» What to do
Look through the records below for the line holding "雾影光泽仪 (175, 1320)". Write it out exactly, with each following line through the line holding "Talk to an EVOLVE Nurse (412, 614)".

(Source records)
>>
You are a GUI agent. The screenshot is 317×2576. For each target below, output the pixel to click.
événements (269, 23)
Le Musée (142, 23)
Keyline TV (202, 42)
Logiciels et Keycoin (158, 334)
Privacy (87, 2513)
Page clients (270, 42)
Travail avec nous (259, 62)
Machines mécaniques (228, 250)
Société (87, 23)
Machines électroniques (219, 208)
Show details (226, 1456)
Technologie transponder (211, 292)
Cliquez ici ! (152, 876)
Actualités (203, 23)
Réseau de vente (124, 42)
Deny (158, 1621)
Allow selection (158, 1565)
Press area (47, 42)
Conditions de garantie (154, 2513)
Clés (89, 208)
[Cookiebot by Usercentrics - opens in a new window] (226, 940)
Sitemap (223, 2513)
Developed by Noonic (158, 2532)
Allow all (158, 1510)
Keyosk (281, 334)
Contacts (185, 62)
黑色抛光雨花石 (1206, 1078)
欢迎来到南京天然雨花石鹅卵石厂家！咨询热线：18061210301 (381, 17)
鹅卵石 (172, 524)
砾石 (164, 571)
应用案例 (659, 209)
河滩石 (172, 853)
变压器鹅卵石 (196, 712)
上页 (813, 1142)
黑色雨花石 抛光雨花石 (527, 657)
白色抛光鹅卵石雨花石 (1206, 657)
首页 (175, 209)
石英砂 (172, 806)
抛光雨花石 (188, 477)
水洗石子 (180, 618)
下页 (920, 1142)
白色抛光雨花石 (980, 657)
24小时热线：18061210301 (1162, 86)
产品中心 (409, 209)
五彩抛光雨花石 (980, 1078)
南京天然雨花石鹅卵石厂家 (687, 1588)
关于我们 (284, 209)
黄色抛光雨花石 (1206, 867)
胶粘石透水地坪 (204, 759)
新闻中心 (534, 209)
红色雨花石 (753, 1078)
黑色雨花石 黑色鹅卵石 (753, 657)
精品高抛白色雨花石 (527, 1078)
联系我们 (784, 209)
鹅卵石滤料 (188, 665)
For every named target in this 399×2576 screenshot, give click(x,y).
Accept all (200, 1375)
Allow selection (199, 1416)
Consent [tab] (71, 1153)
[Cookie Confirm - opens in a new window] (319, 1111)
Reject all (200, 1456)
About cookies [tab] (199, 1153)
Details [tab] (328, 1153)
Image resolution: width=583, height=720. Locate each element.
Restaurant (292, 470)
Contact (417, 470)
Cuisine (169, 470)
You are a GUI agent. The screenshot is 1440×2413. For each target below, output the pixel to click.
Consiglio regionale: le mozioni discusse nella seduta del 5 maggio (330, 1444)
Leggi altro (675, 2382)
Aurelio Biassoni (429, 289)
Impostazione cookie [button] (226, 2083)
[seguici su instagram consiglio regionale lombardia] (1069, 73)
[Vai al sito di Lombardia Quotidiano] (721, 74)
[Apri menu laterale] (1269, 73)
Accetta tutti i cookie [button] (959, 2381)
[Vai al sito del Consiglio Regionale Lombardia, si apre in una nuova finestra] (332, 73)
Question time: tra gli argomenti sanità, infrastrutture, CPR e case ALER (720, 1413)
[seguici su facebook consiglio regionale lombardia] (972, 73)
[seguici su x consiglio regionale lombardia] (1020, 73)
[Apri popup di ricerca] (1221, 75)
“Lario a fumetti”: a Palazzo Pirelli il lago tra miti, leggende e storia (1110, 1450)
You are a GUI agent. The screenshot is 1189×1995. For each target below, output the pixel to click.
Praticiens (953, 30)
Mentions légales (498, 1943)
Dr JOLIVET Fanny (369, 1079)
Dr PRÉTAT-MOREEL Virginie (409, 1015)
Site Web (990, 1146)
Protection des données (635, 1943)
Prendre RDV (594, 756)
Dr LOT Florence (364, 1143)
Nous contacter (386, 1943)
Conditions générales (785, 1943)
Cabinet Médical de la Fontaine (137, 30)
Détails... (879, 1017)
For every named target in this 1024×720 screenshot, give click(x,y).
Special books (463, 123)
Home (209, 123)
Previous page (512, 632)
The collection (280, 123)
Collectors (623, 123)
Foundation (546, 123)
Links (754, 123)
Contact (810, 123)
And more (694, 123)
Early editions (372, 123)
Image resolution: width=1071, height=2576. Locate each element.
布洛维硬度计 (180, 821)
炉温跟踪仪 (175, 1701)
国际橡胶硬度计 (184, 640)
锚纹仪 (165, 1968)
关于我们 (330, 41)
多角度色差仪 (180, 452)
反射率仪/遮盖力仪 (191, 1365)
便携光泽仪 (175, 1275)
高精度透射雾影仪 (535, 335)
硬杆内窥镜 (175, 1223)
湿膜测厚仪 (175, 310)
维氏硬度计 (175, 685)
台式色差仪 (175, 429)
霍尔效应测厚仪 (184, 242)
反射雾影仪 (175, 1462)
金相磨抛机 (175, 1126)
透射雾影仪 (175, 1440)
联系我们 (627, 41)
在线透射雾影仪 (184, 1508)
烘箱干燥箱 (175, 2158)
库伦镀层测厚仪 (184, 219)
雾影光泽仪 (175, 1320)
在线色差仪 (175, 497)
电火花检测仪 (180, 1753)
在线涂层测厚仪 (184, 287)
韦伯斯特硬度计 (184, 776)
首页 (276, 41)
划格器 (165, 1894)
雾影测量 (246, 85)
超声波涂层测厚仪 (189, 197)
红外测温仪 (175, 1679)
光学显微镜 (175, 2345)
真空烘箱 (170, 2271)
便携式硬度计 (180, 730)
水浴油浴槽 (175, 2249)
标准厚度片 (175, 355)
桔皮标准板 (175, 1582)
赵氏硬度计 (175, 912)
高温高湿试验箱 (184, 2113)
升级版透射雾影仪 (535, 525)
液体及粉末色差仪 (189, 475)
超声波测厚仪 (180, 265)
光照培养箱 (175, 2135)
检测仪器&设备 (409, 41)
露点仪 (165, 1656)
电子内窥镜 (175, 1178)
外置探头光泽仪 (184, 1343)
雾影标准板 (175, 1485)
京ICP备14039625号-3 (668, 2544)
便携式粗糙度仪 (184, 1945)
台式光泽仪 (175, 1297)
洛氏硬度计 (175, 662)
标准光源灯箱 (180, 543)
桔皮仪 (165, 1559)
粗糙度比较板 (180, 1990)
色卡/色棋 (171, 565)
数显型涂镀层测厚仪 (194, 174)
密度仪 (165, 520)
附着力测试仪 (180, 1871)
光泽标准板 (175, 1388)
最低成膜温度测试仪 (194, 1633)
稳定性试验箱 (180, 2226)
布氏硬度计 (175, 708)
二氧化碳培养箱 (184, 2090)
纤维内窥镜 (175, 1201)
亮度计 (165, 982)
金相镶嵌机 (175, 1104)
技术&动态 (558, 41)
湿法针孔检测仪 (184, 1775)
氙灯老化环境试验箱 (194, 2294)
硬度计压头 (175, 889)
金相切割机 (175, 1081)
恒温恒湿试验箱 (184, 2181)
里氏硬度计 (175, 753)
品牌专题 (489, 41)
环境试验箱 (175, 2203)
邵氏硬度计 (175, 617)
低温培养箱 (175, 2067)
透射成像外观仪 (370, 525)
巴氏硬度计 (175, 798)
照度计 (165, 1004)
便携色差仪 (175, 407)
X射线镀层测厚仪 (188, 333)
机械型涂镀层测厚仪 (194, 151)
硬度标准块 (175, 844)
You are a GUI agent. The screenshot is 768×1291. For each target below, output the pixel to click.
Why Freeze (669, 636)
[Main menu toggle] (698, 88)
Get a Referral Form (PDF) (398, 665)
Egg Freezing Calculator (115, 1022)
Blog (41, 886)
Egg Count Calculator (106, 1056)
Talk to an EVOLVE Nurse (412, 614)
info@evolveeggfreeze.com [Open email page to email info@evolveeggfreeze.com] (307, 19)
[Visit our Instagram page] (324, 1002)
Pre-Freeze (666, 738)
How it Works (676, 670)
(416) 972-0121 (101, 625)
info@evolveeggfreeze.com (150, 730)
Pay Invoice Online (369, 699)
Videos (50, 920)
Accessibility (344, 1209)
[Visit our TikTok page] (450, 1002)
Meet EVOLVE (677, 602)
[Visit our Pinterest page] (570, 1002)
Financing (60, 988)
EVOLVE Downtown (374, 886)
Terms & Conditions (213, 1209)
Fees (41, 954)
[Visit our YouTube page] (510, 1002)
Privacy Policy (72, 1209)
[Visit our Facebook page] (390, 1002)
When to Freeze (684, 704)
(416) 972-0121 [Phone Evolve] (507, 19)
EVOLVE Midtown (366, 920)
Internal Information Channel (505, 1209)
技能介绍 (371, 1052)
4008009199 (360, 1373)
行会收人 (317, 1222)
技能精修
<<
» Result of the exercise
雾影光泽仪 (175, 1320)
在线色差仪 (175, 497)
电火花检测仪 (180, 1753)
在线涂层测厚仪 (184, 287)
韦伯斯特硬度计 (184, 776)
首页 (276, 41)
划格器 (165, 1894)
雾影测量 (246, 85)
超声波涂层测厚仪 (189, 197)
红外测温仪 (175, 1679)
光学显微镜 (175, 2345)
真空烘箱 (170, 2271)
便携式硬度计 (180, 730)
水浴油浴槽 (175, 2249)
标准厚度片 (175, 355)
桔皮标准板 (175, 1582)
赵氏硬度计 (175, 912)
高温高湿试验箱 (184, 2113)
升级版透射雾影仪 (535, 525)
液体及粉末色差仪 (189, 475)
超声波测厚仪 (180, 265)
光照培养箱 (175, 2135)
检测仪器&设备 (409, 41)
露点仪 (165, 1656)
电子内窥镜 (175, 1178)
外置探头光泽仪 (184, 1343)
雾影标准板 (175, 1485)
京ICP备14039625号-3 (668, 2544)
便携式粗糙度仪 (184, 1945)
台式光泽仪 (175, 1297)
洛氏硬度计 (175, 662)
标准光源灯箱 (180, 543)
桔皮仪 (165, 1559)
粗糙度比较板 (180, 1990)
色卡/色棋 (171, 565)
数显型涂镀层测厚仪 (194, 174)
密度仪 (165, 520)
附着力测试仪 (180, 1871)
光泽标准板 (175, 1388)
最低成膜温度测试仪 (194, 1633)
稳定性试验箱 (180, 2226)
布氏硬度计 (175, 708)
二氧化碳培养箱 (184, 2090)
纤维内窥镜 (175, 1201)
亮度计 (165, 982)
金相镶嵌机 (175, 1104)
技术&动态 (558, 41)
湿法针孔检测仪 (184, 1775)
氙灯老化环境试验箱 (194, 2294)
硬度计压头 (175, 889)
金相切割机 (175, 1081)
恒温恒湿试验箱 (184, 2181)
里氏硬度计 (175, 753)
品牌专题 (489, 41)
环境试验箱 (175, 2203)
邵氏硬度计 (175, 617)
低温培养箱 (175, 2067)
透射成像外观仪 (370, 525)
巴氏硬度计 (175, 798)
照度计 (165, 1004)
便携色差仪 (175, 407)
X射线镀层测厚仪 (188, 333)
机械型涂镀层测厚仪 (194, 151)
硬度标准块 (175, 844)
You are a GUI agent. The screenshot is 768×1291. For each target below, output the pixel to click.
Why Freeze (669, 636)
[Main menu toggle] (698, 88)
Get a Referral Form (PDF) (398, 665)
Egg Freezing Calculator (115, 1022)
Blog (41, 886)
Egg Count Calculator (106, 1056)
Talk to an EVOLVE Nurse (412, 614)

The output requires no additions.